# TASK TO CARRY OUT
Read each of the lines below and tally those with "миллионов"; the tally is the whole answer.

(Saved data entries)

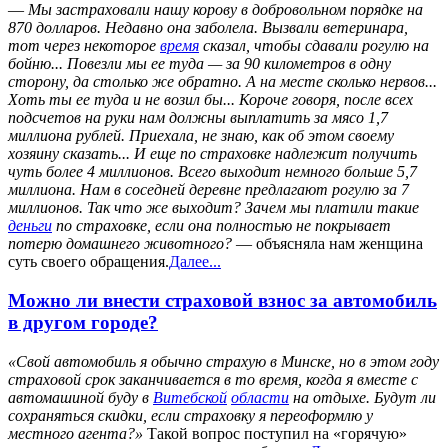
—
Мы застраховали нашу корову в добровольном порядке на
870 долларов. Недавно она заболела. Вызвали ветеринара,
тот через некоторое
время
сказал, чтобы сдавали рогулю на
бойню... Повезли мы ее туда — за 90 километров в одну
сторону, да столько же обратно. А на месте сколько нервов...
Хоть ты ее туда и не возил бы... Короче говоря, после всех
подсчетов на руки нам должны выплатить за мясо 1,7
миллиона рублей. Приехала, не знаю, как об этом своему
хозяину сказать... И еще по страховке надлежит получить
чуть более 4 миллионов. Всего выходит немного больше 5,7
миллиона. Нам в соседней деревне предлагают рогулю за 7
миллионов. Так что же выходит? Зачем мы платили такие
деньги
по страховке, если она полностью не покрывает
потерю домашнего животного?
— объясняла нам женщина
суть своего обращения.
Далее...
Можно ли внести страховой взнос за автомобиль
в другом городе?
«Свой автомобиль я обычно страхую в Минске, но в этом году
страховой срок заканчивается в то время, когда я вместе с
автомашиной буду в
Витебской
области
на отдыхе. Будут ли
сохраняться скидки, если страховку я переоформлю у
местного агента?»
Такой вопрос поступил на «горячую»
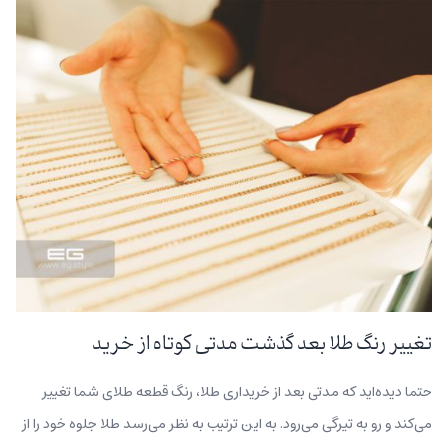
تغییر رنگ طلا بعد گذشت مدتی کوتاه از خرید
حتما دیده‌اید که مدتی بعد از خریداری طلا، رنگ قطعه طلای شما تغییر
می‌کند و رو به تیرگی می‌رود. به این ترتیب به نظر می‌رسد طلا جلوه خود را از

# ANSWER FOR THIS EXERCISE
2